+++ SOURCE DATA
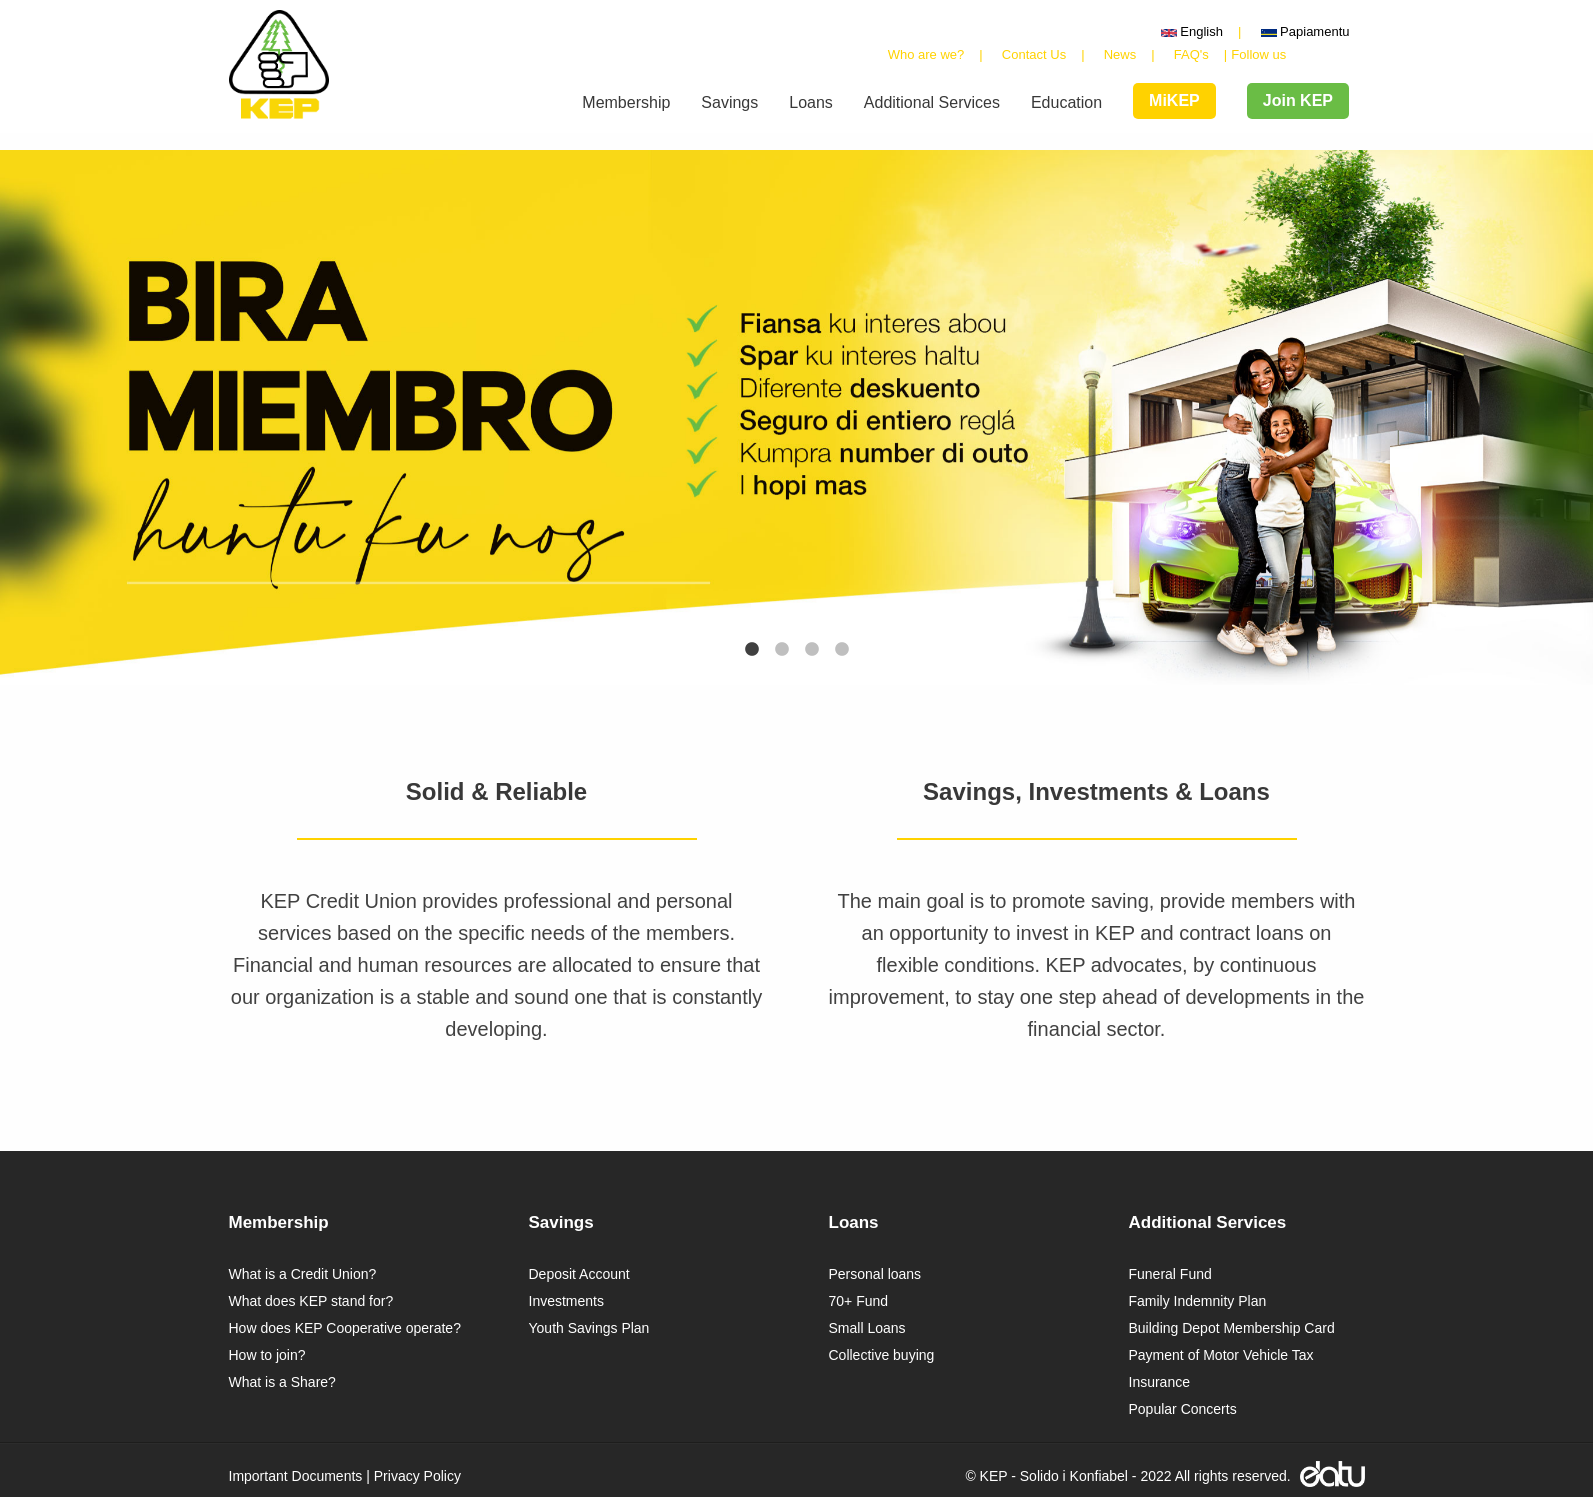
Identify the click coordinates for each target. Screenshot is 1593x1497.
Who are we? (926, 54)
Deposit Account (579, 1274)
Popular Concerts (1183, 1409)
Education (1066, 102)
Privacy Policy (417, 1476)
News (1120, 54)
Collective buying (882, 1355)
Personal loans (875, 1274)
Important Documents (296, 1476)
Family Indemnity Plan (1198, 1301)
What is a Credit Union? (303, 1274)
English (1192, 31)
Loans (811, 102)
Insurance (1159, 1382)
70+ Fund (859, 1301)
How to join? (267, 1355)
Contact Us (1034, 54)
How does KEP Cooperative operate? (345, 1328)
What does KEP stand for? (311, 1301)
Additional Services (932, 102)
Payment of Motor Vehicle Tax (1221, 1355)
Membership (626, 102)
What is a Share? (282, 1382)
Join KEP (1298, 100)
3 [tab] (812, 650)
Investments (566, 1301)
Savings (729, 102)
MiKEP (1174, 100)
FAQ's (1191, 54)
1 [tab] (752, 650)
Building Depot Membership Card (1232, 1328)
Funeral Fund (1170, 1274)
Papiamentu (1305, 31)
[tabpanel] (796, 417)
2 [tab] (782, 650)
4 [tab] (842, 650)
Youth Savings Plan (589, 1328)
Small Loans (867, 1328)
++++++
§ **WHAT THE TASK ASKS**: Omit all images when repeating the data above exactly.

§ **OUTPUT OF THE TASK**:
Identify the click coordinates for each target. Screenshot is 1593x1497.
Who are we? (926, 54)
Deposit Account (579, 1274)
Popular Concerts (1183, 1409)
Education (1066, 102)
Privacy Policy (417, 1476)
News (1120, 54)
Collective buying (882, 1355)
Personal loans (875, 1274)
Important Documents (296, 1476)
Family Indemnity Plan (1198, 1301)
What is a Credit Union? (303, 1274)
English (1192, 31)
Loans (811, 102)
Insurance (1159, 1382)
70+ Fund (859, 1301)
How to join? (267, 1355)
Contact Us (1034, 54)
How does KEP Cooperative operate? (345, 1328)
What does KEP stand for? (311, 1301)
Additional Services (932, 102)
Payment of Motor Vehicle Tax (1221, 1355)
Membership (626, 102)
What is a Share? (282, 1382)
Join KEP (1298, 100)
3 [tab] (812, 650)
Investments (566, 1301)
Savings (729, 102)
MiKEP (1174, 100)
FAQ's (1191, 54)
1 [tab] (752, 650)
Building Depot Membership Card (1232, 1328)
Funeral Fund (1170, 1274)
Papiamentu (1305, 31)
[tabpanel] (796, 417)
2 [tab] (782, 650)
4 [tab] (842, 650)
Youth Savings Plan (589, 1328)
Small Loans (867, 1328)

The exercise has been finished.